_EXERCISE REQUIREMENTS_
Look through the entries below for the line with "Company (556, 2550)" and the line with "Mises à jour / extensions (944, 356)", then give again exactly those two lines and all lines between them, minus the pictures.
STUDY MATERIAL START
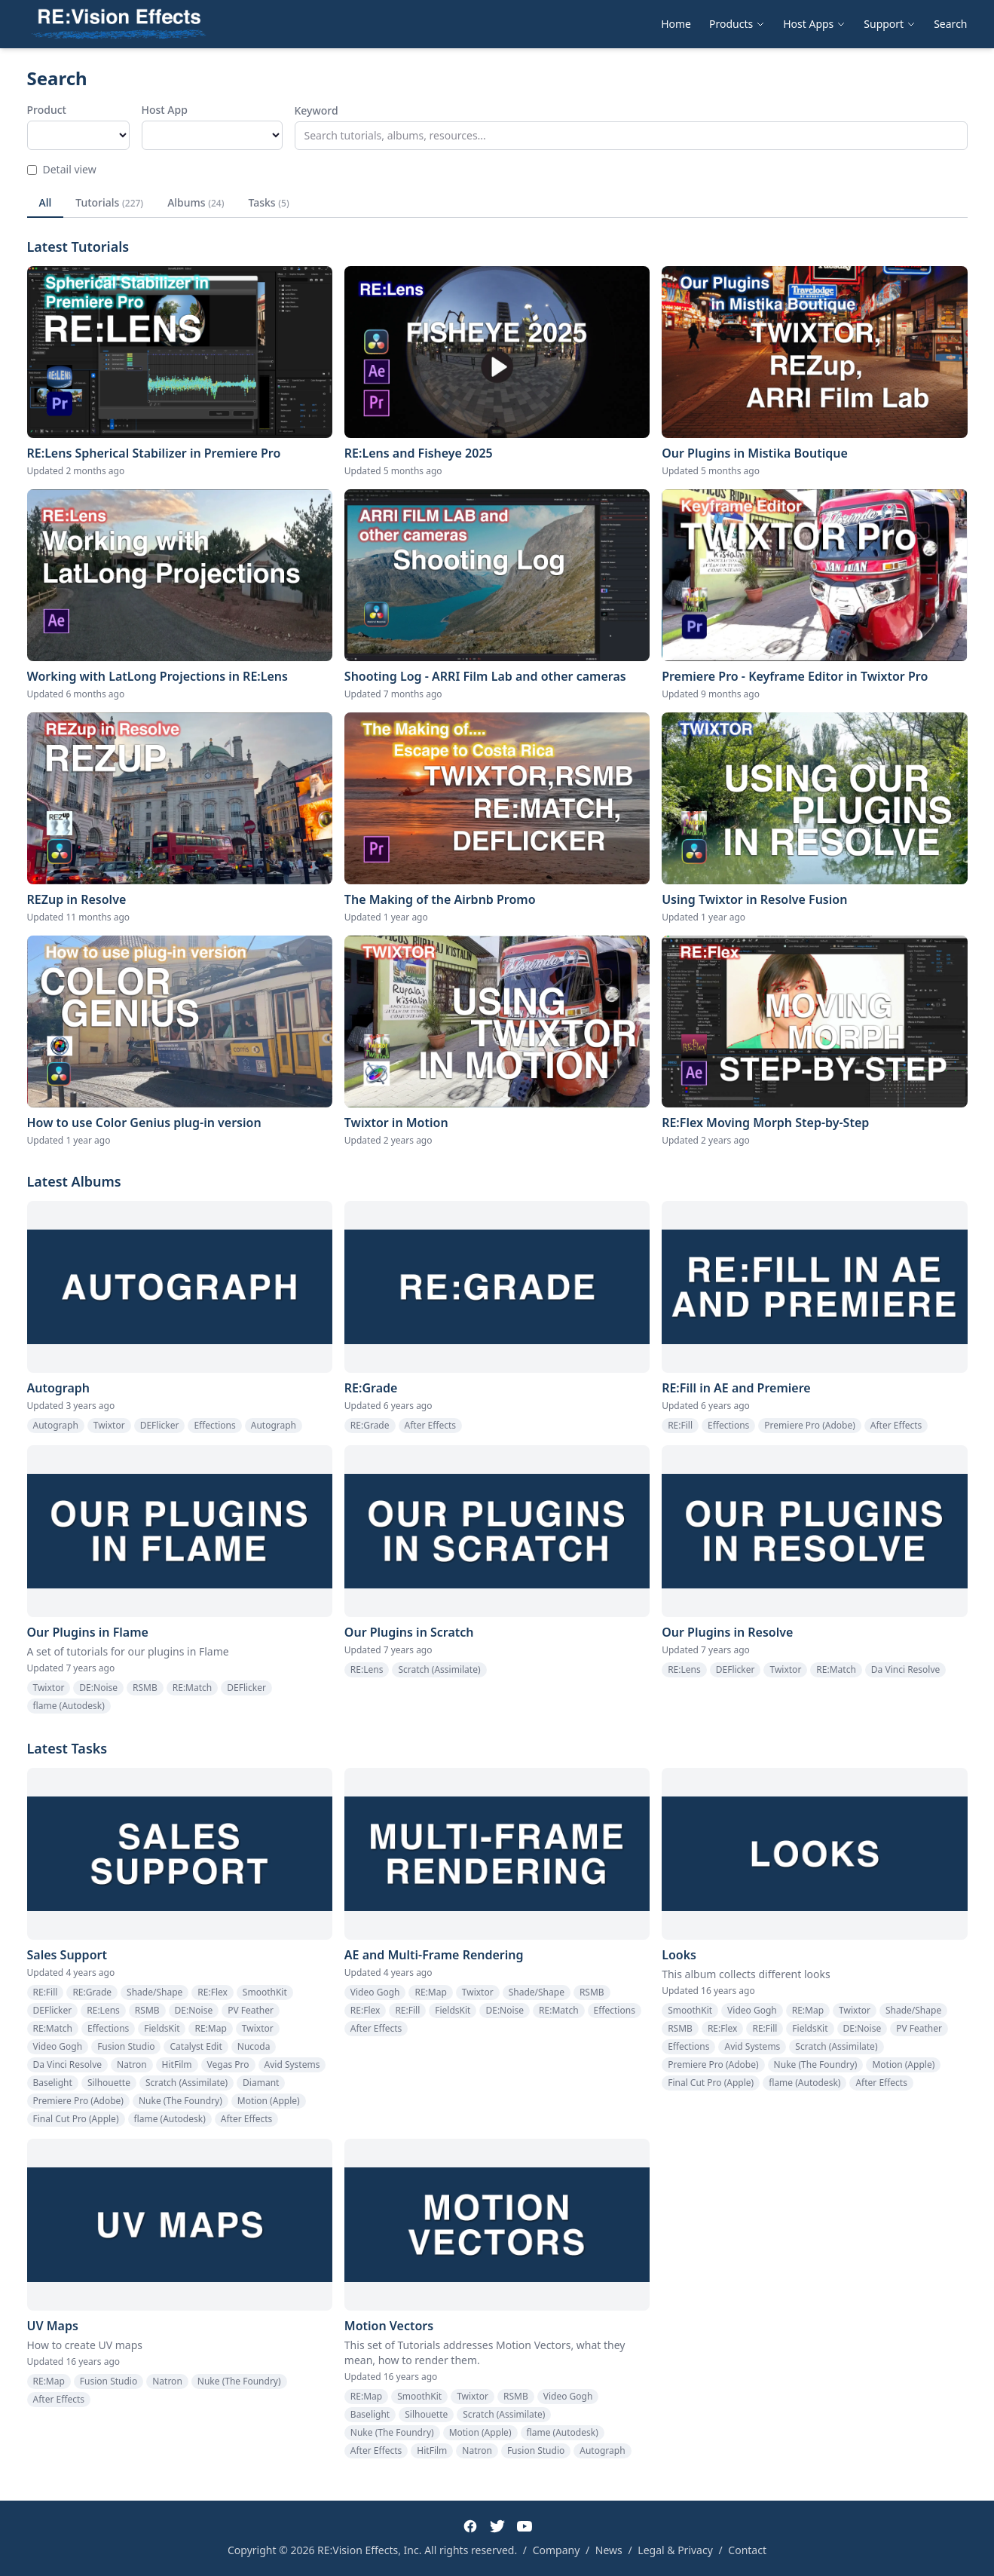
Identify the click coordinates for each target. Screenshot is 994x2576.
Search (950, 24)
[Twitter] (497, 2526)
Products (737, 24)
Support (890, 24)
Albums (195, 202)
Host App (165, 110)
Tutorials (109, 202)
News (608, 2550)
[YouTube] (524, 2526)
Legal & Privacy (675, 2550)
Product (46, 110)
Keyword (316, 110)
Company (556, 2550)
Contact (747, 2550)
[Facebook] (470, 2526)
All (45, 202)
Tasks (268, 202)
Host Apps (814, 24)
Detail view (61, 169)
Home (676, 24)
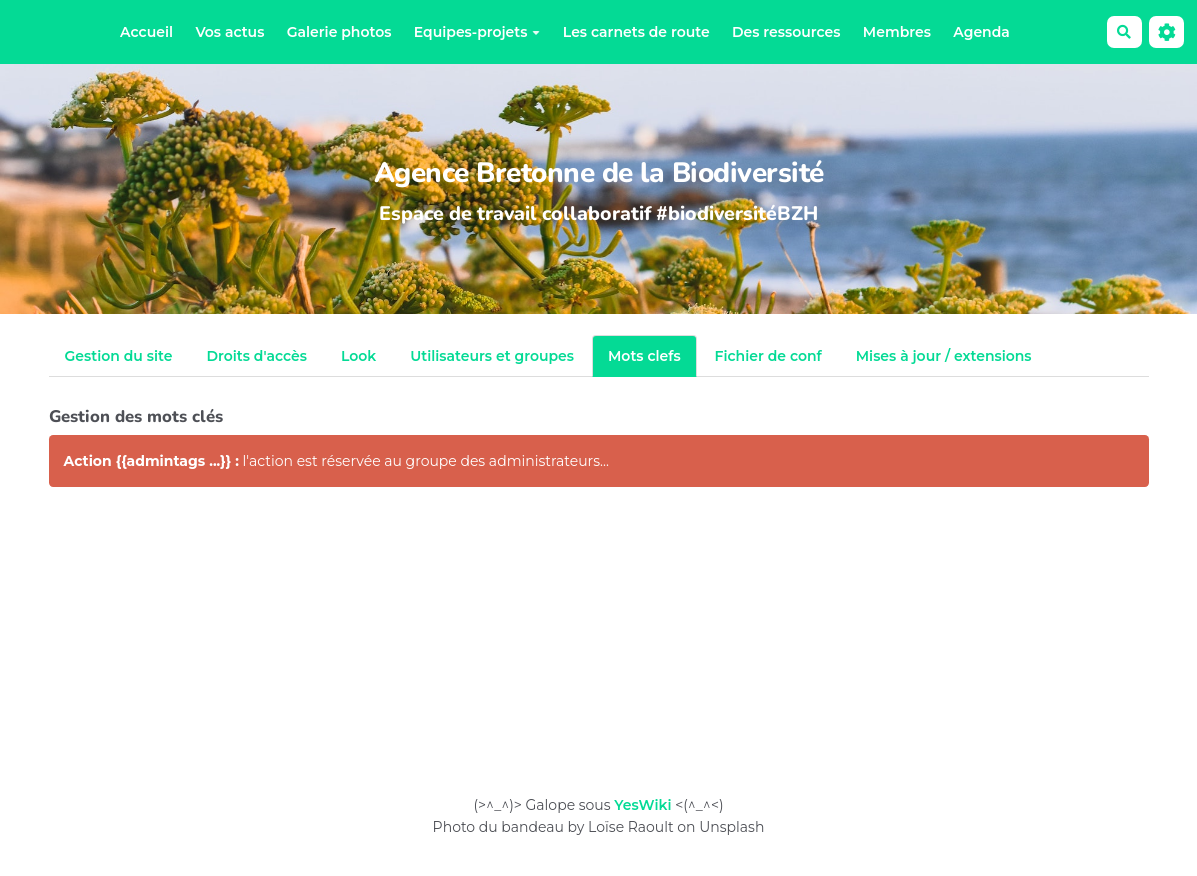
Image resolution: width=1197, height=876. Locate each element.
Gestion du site (119, 356)
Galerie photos (339, 32)
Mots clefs (644, 356)
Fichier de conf (768, 356)
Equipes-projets (477, 32)
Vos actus (229, 32)
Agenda (981, 32)
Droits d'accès (256, 356)
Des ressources (786, 32)
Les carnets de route (636, 32)
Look (358, 356)
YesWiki (642, 805)
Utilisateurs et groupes (492, 356)
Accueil (146, 32)
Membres (897, 32)
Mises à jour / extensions (944, 356)
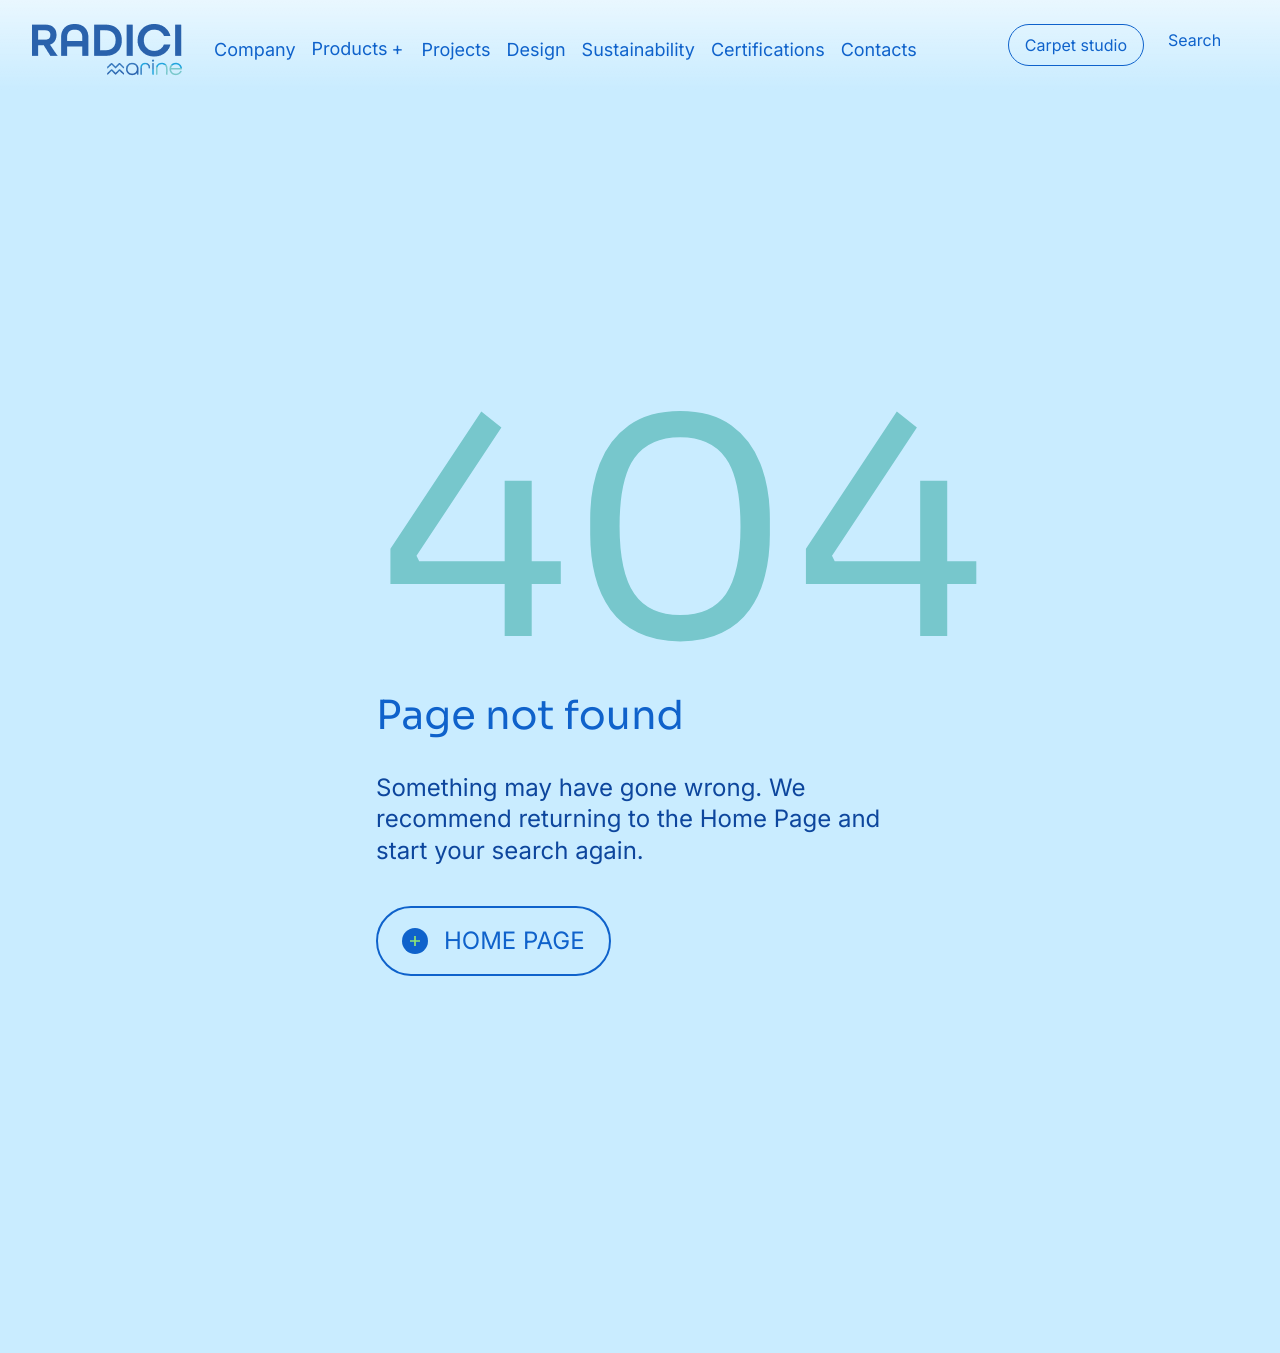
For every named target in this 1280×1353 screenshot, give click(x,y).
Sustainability (638, 50)
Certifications (768, 50)
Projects (455, 50)
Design (536, 50)
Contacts (879, 50)
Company (255, 50)
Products (350, 50)
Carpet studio (1076, 45)
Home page (493, 940)
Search (1194, 40)
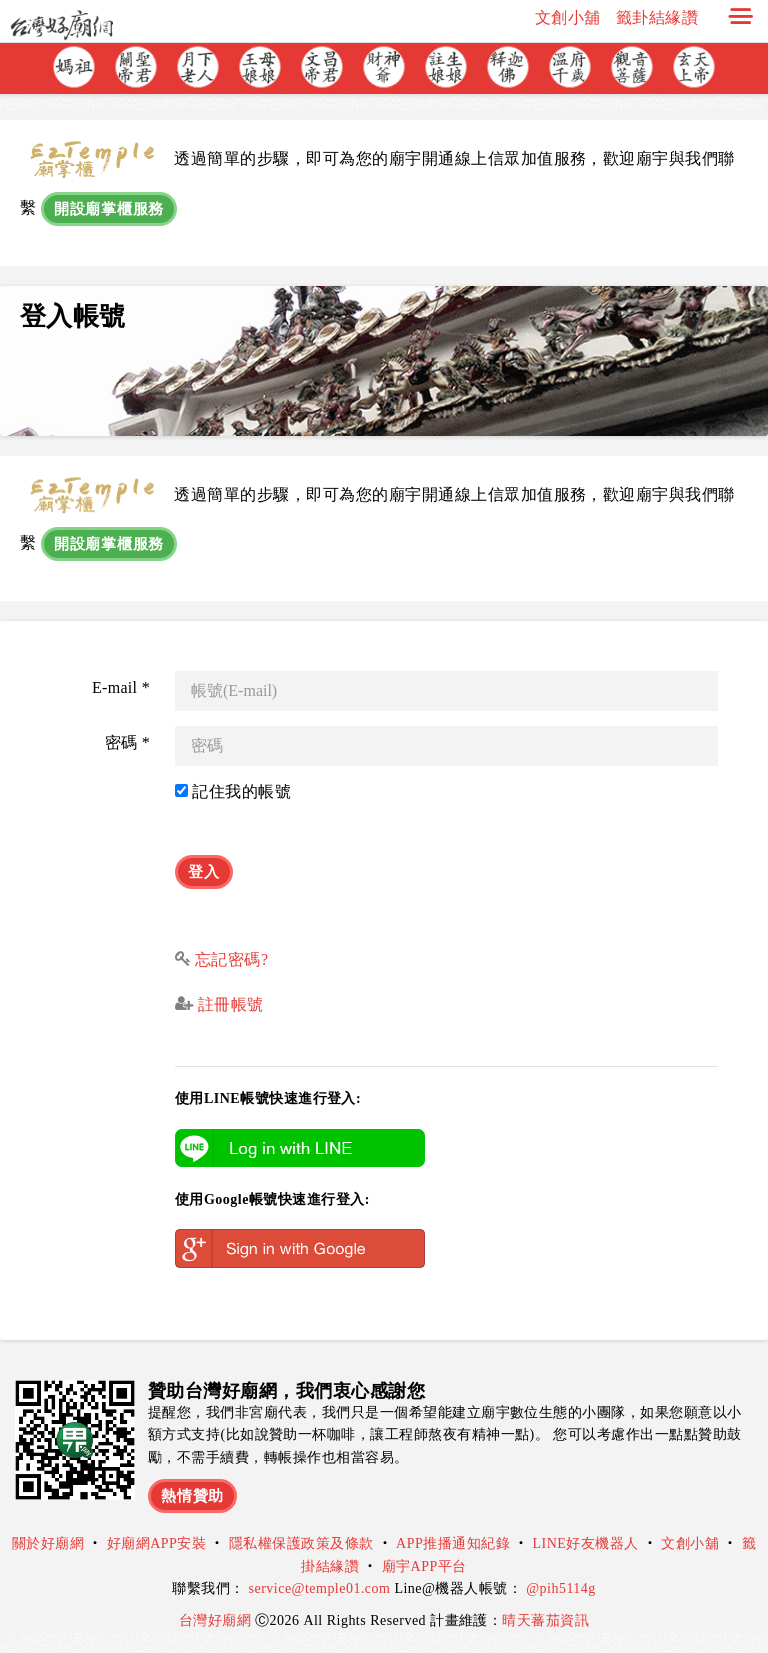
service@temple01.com (320, 1588)
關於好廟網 (48, 1543)
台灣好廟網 (217, 1620)
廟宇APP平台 (424, 1566)
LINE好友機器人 (586, 1543)
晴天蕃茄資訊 (545, 1620)
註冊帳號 (228, 1004)
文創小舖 (568, 17)
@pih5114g (561, 1588)
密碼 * (127, 742)
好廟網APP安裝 (157, 1543)
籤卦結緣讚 (657, 17)
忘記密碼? (232, 959)
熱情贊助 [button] (192, 1496)
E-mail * (121, 687)
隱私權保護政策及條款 (301, 1543)
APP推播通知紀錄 (453, 1543)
STUDY MATERIAL END
_ANSWER BOX_
Company (556, 2550)
Contact (747, 2550)
[Facebook] (470, 2526)
All (45, 202)
Tasks (268, 202)
Host Apps (814, 24)
Detail view (61, 169)
Home (676, 24)
Image resolution: width=1197, height=876. Locate each element.
Gestion du site (119, 356)
Galerie photos (339, 32)
Mots clefs (644, 356)
Fichier de conf (768, 356)
Equipes-projets (477, 32)
Vos actus (229, 32)
Agenda (981, 32)
Droits d'accès (256, 356)
Des ressources (786, 32)
Les carnets de route (636, 32)
Look (358, 356)
YesWiki (642, 805)
Utilisateurs et groupes (492, 356)
Accueil (146, 32)
Membres (897, 32)
Mises à jour / extensions (944, 356)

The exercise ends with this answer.